CHICAGO – The U.S. Food and Drug Administration (FDA), which can now abbreviate the licensure pathway of biosimilar drugs under a provision of the 2010 Patient Protection and Affordable Care Act, is seeking public comment about approving similar but less expensive versions of biologic therapies whose patents have expired.
In its own discussion of the merits and obstacles to biosimilar drugs, the ACR sponsored a panel session titled, “Biosimilar Products in the U.S. Market: Fact or Fiction?” at the 2011 ACR/ARHP Annual Scientific Meeting here in November. [Editor’s note: This session was recorded and is available via ACR SessionSelect at www.rheumatology.org.]
To date, the FDA has not approved a biosimilar product. Yet session moderator Eric M. Ruderman, MD, professor of medicine at Northwestern University in Chicago, said, “this is an area that has garnered a great deal of interest in the last few years because of the financial aspects; branded biologic products are expensive.”

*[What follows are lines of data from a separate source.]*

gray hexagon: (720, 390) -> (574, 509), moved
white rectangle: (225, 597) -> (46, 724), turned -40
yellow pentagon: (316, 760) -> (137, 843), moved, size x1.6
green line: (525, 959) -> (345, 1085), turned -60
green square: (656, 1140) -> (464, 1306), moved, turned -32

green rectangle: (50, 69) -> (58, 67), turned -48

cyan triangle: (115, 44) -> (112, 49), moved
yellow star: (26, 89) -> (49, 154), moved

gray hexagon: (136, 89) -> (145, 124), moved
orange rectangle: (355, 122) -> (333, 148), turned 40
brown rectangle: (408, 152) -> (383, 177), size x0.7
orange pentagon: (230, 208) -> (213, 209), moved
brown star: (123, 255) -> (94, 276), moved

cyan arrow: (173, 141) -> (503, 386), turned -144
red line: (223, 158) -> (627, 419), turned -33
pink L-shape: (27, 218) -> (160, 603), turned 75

Also driving interest in biosimilar agents is that patents for several top-selling biologic agents in rheumatology are expected to expire in the next few years, said panelist Vibeke Strand, MD, a consultant to pharmaceutical and biotechnology sponsors for new product development in rheumatic diseases. She also is adjunct clinical professor in the Division of Immunology and Rheumatology at Stanford University in Palo Alto, Calif.
What Is a Biosimilar?
The FDA defines a biosimilar product as a drug that is “highly similar” to or “interchangeable” with an approved biologic medicine. The European Medicines Agency (EMA) considers a medication biosimilar if it is comparable or similar to the reference drug, the original biological, said another speaker, Andrea Laslop, MD, head of the scientific office of the Austrian Agency for Health and Food Safety in Vienna, Austria. In the European Union, 14 biosimilar drugs have been approved since the first one (somatropin) in 2006.

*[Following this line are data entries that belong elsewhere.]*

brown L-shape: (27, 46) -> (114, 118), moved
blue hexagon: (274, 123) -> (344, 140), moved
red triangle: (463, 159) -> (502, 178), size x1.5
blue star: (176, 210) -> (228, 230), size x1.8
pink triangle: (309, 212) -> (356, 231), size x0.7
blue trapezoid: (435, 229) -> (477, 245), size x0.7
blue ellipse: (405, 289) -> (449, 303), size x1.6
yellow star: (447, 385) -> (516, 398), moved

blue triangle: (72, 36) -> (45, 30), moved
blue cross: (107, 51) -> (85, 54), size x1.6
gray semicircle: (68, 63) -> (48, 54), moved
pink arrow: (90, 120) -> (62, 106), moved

“Biosimilars are not generics,” said Dr. Laslop, a liaison to the EMA. “The whole undertaking is a lot more complicated.”
Unlike generics, most biologicals are complex, large-molecule drugs, said Thomas Felix, MD, scientific affairs director for global development with Amgen in Thousand Oaks, Calif. For instance, a large biological, a monoclonal antibody, measures about 150,000 daltons, has more than 1,000 amino acids and 20,000 atoms, and degrades over time, thus usually requiring special storage to maintain stability, he explains. On the other hand, a small-molecule drug, aspirin, is 180 daltons with 21 atoms, is stable, and has a lower potential for immunogenicity than do monoclonal antibodies.